On 3/14/2012 4:49 PM, Arnaud Delobelle wrote:
On 14 March 2012 20:37, Croepha<croe...@gmail.com> wrote:
Which is preferred:
for value in list:
if not value is another_value:
value.do_something()
break
Do you really mean 'is' or '=='?
If you mean x is not y, write it that way.

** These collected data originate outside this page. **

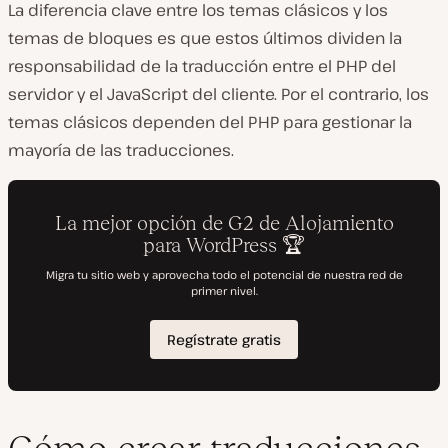
La diferencia clave entre los temas clásicos y los
temas de bloques es que estos últimos dividen la
responsabilidad de la traducción entre el PHP del
servidor y el JavaScript del cliente. Por el contrario, los
temas clásicos dependen del PHP para gestionar la
mayoría de las traducciones.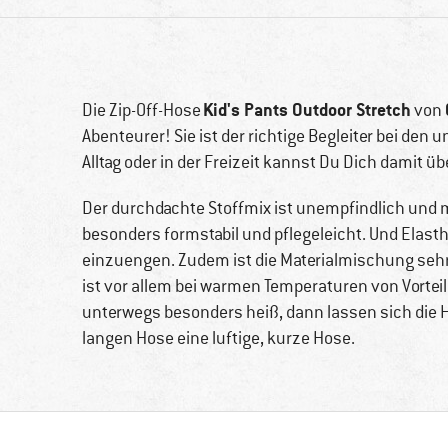
Kid's Pants Outdoor Stretch
Die Zip-Off-Hose
von
Abenteurer! Sie ist der richtige Begleiter bei de
Alltag oder in der Freizeit kannst Du Dich damit üb
Der durchdachte Stoffmix ist unempfindlich und m
besonders formstabil und pflegeleicht. Und Elasth
einzuengen. Zudem ist die Materialmischung seh
ist vor allem bei warmen Temperaturen von Vortei
unterwegs besonders heiß, dann lassen sich die 
langen Hose eine luftige, kurze Hose.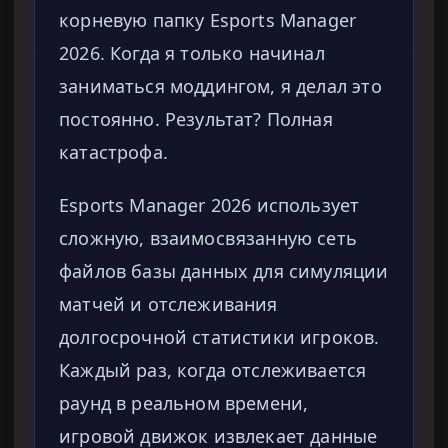
корневую папку Esports Manager
2026. Когда я только начинал
заниматься моддингом, я делал это
постоянно. Результат? Полная
катастрофа.
Esports Manager 2026 использует
сложную, взаимосвязанную сеть
файлов базы данных для симуляции
матчей и отслеживания
долгосрочной статистики игроков.
Каждый раз, когда отслеживается
раунд в реальном времени,
игровой движок извлекает данные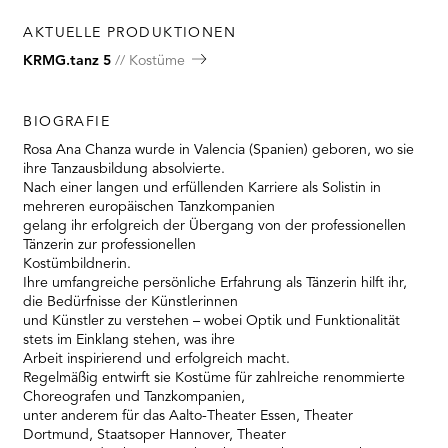
AKTUELLE PRODUKTIONEN
KRMG.tanz 5
Kostüme
BIOGRAFIE
Rosa Ana Chanza wurde in Valencia (Spanien) geboren, wo sie
ihre Tanzausbildung absolvierte.
Nach einer langen und erfüllenden Karriere als Solistin in
mehreren europäischen Tanzkompanien
gelang ihr erfolgreich der Übergang von der professionellen
Tänzerin zur professionellen
Kostümbildnerin.
Ihre umfangreiche persönliche Erfahrung als Tänzerin hilft ihr,
die Bedürfnisse der Künstlerinnen
und Künstler zu verstehen – wobei Optik und Funktionalität
stets im Einklang stehen, was ihre
Arbeit inspirierend und erfolgreich macht.
Regelmäßig entwirft sie Kostüme für zahlreiche renommierte
Choreografen und Tanzkompanien,
unter anderem für das Aalto-Theater Essen, Theater
Dortmund, Staatsoper Hannover, Theater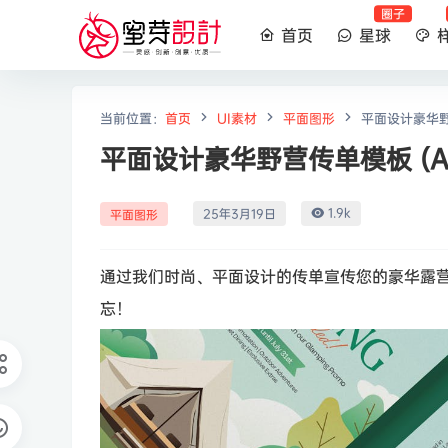
圈子
首页
星球
当前位置：
首页
UI素材
平面图形
平面设计豪华野营
平面设计豪华野营传单模板 (AI,
1.9k
25年3月19日
平面图形
通过我们时尚、平面设计的传单宣传您的豪华露
忘！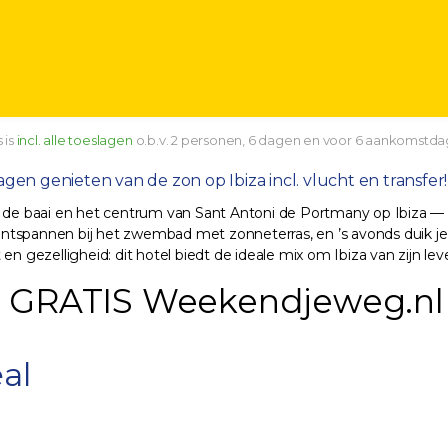
 is
incl. alle toeslagen
o.b.v. 2 personen, 6 dagen en voor 6 aankomstda
en genieten van de zon op Ibiza incl. vlucht en transfer!
en de baai en het centrum van Sant Antoni de Portmany op Ibiza —
tspannen bij het zwembad met zonneterras, en ’s avonds duik je e
en gezelligheid: dit hotel biedt de ideale mix om Ibiza van zijn le
 GRATIS Weekendjeweg.nl 
al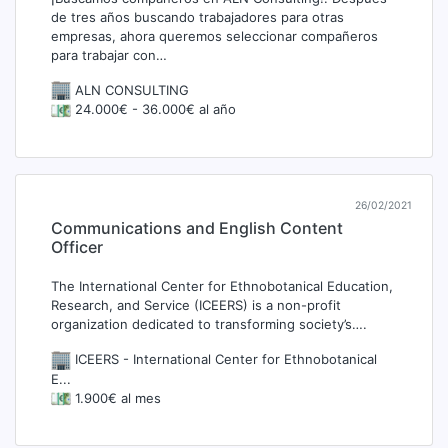
de tres años buscando trabajadores para otras
empresas, ahora queremos seleccionar compañeros
para trabajar con…
ALN CONSULTING
24.000€ - 36.000€ al año
26/02/2021
Communications and English Content
Officer
The International Center for Ethnobotanical Education,
Research, and Service (ICEERS) is a non-profit
organization dedicated to transforming society’s….
ICEERS - International Center for Ethnobotanical
E...
1.900€ al mes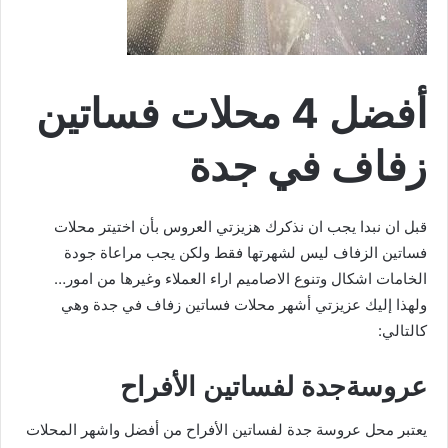
أفضل 4 محلات فساتين
زفاف في جدة
قبل ان نبدا يجب ان نذكرك هزيزتي العروس بأن اختيتر محلات
فساتين الزفاف ليس لشهرتها فقط ولكن يجب مراعاة جودة
الخامات اشكال وتنوع الاصاميم اراء العملاء وغيرها من امور…
ولهذا إليك عزيزتي أشهر محلات فساتين زفاف في جدة وهي
كالتالي:
عروسةجدة لفساتين الأفراح
يعتبر محل عروسة جدة لفساتين الأفراح من أفضل واشهر المحلات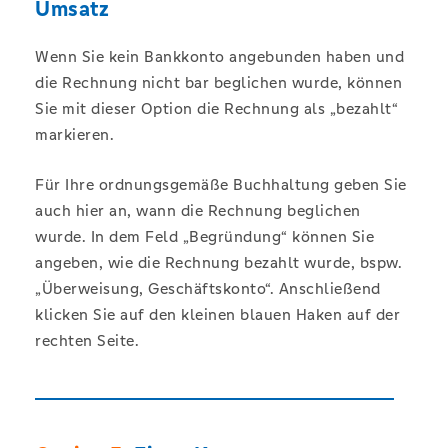
Umsatz
Wenn Sie kein Bankkonto angebunden haben und
die Rechnung nicht bar beglichen wurde, können
Sie mit dieser Option die Rechnung als „bezahlt“
markieren.
Für Ihre ordnungsgemäße Buchhaltung geben Sie
auch hier an, wann die Rechnung beglichen
wurde. In dem Feld „Begründung“ können Sie
angeben, wie die Rechnung bezahlt wurde, bspw.
„Überweisung, Geschäftskonto“. Anschließend
klicken Sie auf den kleinen blauen Haken auf der
rechten Seite.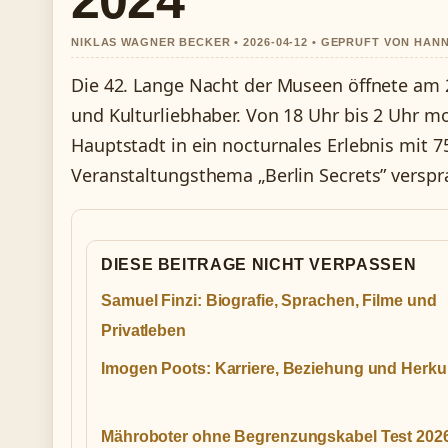
2024
NIKLAS WAGNER BECKER • 2026-04-12 • GEPRUFT VON HAN
Die 42. Lange Nacht der Museen öffnete am 24
und Kulturliebhaber. Von 18 Uhr bis 2 Uhr 
Hauptstadt in ein nocturnales Erlebnis mit
Veranstaltungsthema „Berlin Secrets” verspr
DIESE BEITRAGE NICHT VERPASSEN
Samuel Finzi: Biografie, Sprachen, Filme und
Privatleben
Imogen Poots: Karriere, Beziehung und Herku
Mähroboter ohne Begrenzungskabel Test 202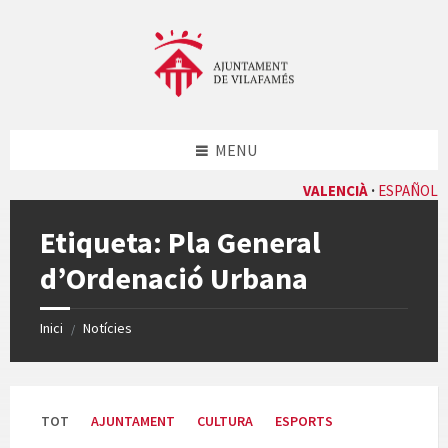
Skip
Skip
Skip
Skip
to
to
to
to
content
left
right
footer
sidebar
sidebar
MENU
VALENCIÀ
ESPAÑOL
Etiqueta:
Pla General
d’Ordenació Urbana
Inici
Notícies
/
TOT
AJUNTAMENT
CULTURA
ESPORTS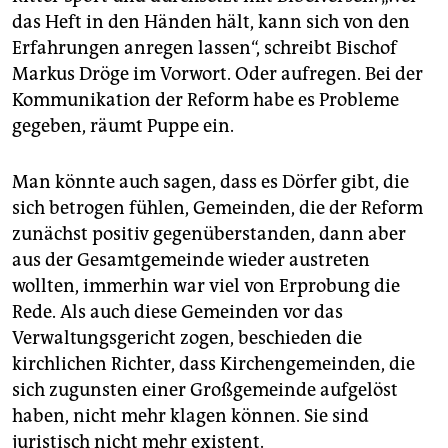
das Heft in den Händen hält, kann sich von den
Erfahrungen anregen lassen“, schreibt Bischof
Markus Dröge im Vorwort. Oder aufregen. Bei der
Kommunikation der Reform habe es Probleme
gegeben, räumt Puppe ein.
Man könnte auch sagen, dass es Dörfer gibt, die
sich betrogen fühlen, Gemeinden, die der Reform
zunächst positiv gegenüberstanden, dann aber
aus der Gesamtgemeinde wieder austreten
wollten, immerhin war viel von Erprobung die
Rede. Als auch diese Gemeinden vor das
Verwaltungsgericht zogen, beschieden die
kirchlichen Richter, dass Kirchengemeinden, die
sich zugunsten einer Großgemeinde aufgelöst
haben, nicht mehr klagen können. Sie sind
juristisch nicht mehr existent.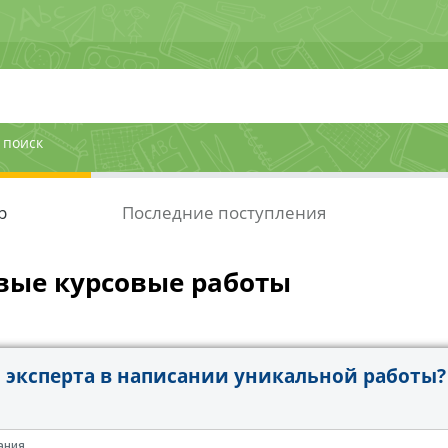
 поиск
р
Последние поступления
вые курсовые работы
эксперта в написании уникальной работы?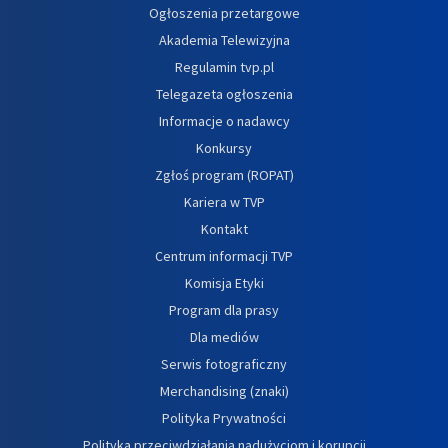
Ogłoszenia przetargowe
Akademia Telewizyjna
Regulamin tvp.pl
Telegazeta ogłoszenia
Informacje o nadawcy
Konkursy
Zgłoś program (ROPAT)
Kariera w TVP
Kontakt
Centrum informacji TVP
Komisja Etyki
Program dla prasy
Dla mediów
Serwis fotograficzny
Merchandising (znaki)
Polityka Prywatności
Polityka przeciwdziałania nadużyciom i korupcji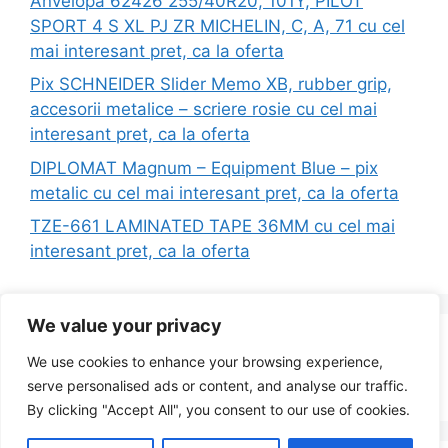
Anvelopa 62426 255/40R20, 101Y, PILOT
SPORT 4 S XL PJ ZR MICHELIN, C, A, 71 cu cel
mai interesant pret, ca la oferta
Pix SCHNEIDER Slider Memo XB, rubber grip,
accesorii metalice – scriere rosie cu cel mai
interesant pret, ca la oferta
DIPLOMAT Magnum – Equipment Blue – pix
metalic cu cel mai interesant pret, ca la oferta
TZE-661 LAMINATED TAPE 36MM cu cel mai
interesant pret, ca la oferta
We value your privacy
Search
We use cookies to enhance your browsing experience,
for:
serve personalised ads or content, and analyse our traffic.
By clicking "Accept All", you consent to our use of cookies.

'not x is y' can be misread and misunderstood, depending on whether
the 'is' is true or not.
>>> not 1 is 1
False
>>> not (1 is 1)
False
>>> (not 1) is 1
False
Does not matter how read.
>>> not (1 is 0)
True
>>> (not 1) is 0
False
>>> not 1 is 0
True
Does matter how read.
if list and not list[0] is another_value:
list[0].do_something()
Or
try:
value = mylist[0]
if value is not another_value: value.dosomething
except IndexError:
pass
I would not do this in this case of index 0, but if the index were a
complicated expression or expensive function call, making 'if list' an
inadequate test, I might.
Hard to say, since they don't do the same thing :)
I suspect you meant:
for value in list:
if not value is another_value:
value.do_something()
break
I always feel uncomfortable with this because it's misleading: a loop
that never loops.
I agree. Please do not do this in public ;-).